▸ **Source material**

::::::::

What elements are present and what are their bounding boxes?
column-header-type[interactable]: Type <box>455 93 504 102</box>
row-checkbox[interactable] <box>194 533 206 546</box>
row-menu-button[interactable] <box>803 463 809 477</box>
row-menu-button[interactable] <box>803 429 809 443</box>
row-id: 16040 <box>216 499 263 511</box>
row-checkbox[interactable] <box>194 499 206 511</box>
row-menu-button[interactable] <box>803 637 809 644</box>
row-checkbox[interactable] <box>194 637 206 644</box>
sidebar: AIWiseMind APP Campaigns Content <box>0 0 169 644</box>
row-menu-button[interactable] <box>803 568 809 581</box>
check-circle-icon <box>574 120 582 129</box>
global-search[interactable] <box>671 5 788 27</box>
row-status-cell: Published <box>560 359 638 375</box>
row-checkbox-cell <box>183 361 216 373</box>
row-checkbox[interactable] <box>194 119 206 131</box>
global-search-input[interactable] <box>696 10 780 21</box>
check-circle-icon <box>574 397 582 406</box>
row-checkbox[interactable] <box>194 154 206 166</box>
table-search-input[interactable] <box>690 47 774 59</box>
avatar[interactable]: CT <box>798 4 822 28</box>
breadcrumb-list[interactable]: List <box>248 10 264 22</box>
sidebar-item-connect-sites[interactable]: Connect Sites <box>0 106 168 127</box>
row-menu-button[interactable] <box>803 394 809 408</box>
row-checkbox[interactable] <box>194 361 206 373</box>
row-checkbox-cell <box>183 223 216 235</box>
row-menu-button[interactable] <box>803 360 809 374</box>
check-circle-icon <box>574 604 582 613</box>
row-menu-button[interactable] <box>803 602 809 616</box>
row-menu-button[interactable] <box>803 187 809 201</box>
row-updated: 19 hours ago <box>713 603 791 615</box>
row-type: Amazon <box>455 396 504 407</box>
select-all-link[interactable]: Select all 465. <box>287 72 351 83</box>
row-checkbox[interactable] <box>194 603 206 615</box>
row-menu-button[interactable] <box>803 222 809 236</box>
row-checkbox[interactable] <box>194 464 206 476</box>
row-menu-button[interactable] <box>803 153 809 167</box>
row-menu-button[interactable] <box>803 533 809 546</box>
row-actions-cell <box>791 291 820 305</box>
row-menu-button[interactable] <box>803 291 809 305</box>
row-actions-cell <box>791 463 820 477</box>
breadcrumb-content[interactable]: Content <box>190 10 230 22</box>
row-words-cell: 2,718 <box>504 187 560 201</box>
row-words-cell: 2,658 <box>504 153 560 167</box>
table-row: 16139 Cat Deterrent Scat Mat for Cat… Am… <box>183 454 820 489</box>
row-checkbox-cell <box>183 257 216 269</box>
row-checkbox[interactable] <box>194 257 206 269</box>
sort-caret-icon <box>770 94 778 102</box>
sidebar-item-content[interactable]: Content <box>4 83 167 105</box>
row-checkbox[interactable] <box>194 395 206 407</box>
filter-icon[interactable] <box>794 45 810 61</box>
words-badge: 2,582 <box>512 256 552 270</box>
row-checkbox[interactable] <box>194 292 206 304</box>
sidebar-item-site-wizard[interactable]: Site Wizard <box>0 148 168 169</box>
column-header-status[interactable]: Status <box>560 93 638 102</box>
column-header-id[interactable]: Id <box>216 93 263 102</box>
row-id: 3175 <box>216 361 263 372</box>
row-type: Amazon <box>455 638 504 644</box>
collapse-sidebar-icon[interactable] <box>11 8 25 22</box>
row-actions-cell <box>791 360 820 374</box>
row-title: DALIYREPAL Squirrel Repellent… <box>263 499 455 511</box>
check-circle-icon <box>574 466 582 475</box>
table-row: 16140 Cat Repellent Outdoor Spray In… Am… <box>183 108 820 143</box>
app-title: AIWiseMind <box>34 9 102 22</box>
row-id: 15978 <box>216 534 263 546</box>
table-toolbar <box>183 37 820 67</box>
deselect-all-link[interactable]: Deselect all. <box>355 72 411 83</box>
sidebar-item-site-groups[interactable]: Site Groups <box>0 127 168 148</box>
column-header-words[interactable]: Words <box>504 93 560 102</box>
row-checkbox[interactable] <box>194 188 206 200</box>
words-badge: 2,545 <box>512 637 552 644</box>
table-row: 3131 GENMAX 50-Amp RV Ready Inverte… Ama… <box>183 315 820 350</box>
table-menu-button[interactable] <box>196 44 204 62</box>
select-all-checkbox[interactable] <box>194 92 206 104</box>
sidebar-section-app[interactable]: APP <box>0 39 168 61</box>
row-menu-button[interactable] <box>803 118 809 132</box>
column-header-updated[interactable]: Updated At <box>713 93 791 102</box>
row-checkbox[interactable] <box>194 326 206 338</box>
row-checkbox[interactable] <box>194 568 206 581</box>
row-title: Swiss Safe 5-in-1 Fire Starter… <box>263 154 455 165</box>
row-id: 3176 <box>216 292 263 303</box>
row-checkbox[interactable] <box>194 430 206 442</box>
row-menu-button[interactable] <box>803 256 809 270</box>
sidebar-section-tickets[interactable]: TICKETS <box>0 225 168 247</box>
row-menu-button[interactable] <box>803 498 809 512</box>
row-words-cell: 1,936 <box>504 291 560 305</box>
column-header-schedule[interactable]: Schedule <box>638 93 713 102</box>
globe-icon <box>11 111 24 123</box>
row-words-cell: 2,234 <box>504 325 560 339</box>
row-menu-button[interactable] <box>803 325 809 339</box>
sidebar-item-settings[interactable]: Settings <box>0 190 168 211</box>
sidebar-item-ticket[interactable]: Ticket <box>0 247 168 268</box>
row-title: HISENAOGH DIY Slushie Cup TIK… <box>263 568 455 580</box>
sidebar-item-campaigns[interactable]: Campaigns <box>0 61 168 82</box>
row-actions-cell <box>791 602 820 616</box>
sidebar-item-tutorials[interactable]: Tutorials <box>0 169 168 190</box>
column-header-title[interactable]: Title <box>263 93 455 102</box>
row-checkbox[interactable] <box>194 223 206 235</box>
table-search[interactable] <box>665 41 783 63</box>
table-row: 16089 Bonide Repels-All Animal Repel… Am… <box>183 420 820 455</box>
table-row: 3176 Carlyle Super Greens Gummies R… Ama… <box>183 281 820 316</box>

::::::::

▸ **Activity**
Each line of the data in which the string "link" appears needs to be copied.

▸ **Response**
select-all-link[interactable]: Select all 465. <box>287 72 351 83</box>
deselect-all-link[interactable]: Deselect all. <box>355 72 411 83</box>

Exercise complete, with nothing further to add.